CMS Garbage Collection taking too long

Question

One of our customers runs into major performance problems which seem to be caused by long garbage collection runs and I don't know what to do about it...

Java version: 1.7.0_67 JVM args: -Xms10240m -Xmx16386m -XX:NewSize=2048m -XX:MaxPermSize=150m -XX:+UseParNewGC -XX:+UseConcMarkSweepGC -XX:+PrintGCDetails ...

Additional info

The application is our server backend for a web application. The server connects to a SQL database and multiple ERP systems. This data is then processed and sent out to the web clients. This customer in particular has around 50 users world wide that access data via this single server.

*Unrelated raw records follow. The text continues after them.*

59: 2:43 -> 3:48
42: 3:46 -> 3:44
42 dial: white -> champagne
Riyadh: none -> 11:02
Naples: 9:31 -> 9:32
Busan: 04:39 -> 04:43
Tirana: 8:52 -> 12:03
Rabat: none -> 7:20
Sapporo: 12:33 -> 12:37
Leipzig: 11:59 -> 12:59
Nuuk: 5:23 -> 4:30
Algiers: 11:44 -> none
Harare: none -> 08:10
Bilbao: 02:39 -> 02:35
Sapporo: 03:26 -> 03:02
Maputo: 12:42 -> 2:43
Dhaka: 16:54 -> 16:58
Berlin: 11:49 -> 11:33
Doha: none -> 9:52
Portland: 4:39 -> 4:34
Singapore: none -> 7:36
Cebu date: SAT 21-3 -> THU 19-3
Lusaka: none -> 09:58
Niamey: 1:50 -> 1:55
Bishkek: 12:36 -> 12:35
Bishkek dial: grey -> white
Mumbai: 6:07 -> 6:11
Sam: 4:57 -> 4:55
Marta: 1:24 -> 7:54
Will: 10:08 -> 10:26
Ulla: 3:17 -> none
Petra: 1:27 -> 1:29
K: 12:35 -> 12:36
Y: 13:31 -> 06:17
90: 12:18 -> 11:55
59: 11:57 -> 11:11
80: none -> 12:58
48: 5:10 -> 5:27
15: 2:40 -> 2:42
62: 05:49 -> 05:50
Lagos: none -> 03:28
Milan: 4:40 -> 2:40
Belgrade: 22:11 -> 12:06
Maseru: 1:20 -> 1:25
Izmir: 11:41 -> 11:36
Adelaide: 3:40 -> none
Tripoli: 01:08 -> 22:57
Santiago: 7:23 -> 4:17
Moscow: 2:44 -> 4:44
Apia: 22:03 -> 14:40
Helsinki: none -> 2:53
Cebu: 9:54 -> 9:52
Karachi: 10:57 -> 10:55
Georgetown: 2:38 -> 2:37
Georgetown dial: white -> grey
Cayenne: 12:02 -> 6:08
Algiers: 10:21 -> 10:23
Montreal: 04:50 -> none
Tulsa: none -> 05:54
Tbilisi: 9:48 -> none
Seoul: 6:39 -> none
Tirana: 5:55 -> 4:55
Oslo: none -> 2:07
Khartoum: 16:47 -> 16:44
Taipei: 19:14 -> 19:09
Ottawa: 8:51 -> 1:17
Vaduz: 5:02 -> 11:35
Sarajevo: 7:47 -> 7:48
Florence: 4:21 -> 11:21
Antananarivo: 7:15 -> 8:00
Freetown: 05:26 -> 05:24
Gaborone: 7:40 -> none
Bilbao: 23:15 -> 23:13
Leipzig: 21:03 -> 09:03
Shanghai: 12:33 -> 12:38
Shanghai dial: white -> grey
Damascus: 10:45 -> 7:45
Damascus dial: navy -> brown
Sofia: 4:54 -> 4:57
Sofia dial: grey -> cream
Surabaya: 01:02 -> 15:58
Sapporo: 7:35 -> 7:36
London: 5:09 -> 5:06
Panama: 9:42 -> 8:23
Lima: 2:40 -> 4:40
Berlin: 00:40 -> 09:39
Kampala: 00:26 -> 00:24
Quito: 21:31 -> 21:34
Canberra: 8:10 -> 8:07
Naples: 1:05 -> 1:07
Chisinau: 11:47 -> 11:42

OS: Windows Server 2008 R2 Datacenter + SP1
CPU: Xeon E5-2660 (4 Cores + HT)
RAM: 32 GB

What I've tried so far

increased Xmx and Xms (read that Xms should be identical or at least near Xmx for best performance)
tinkered with size of Young Generation (Ratio 1, 2, 3)
increased PermGeneration
tried different GC variants

Here are some parts of the gc log. You can clearly see that gc duration increases over time and peaks at about !!!17 seconds!!!.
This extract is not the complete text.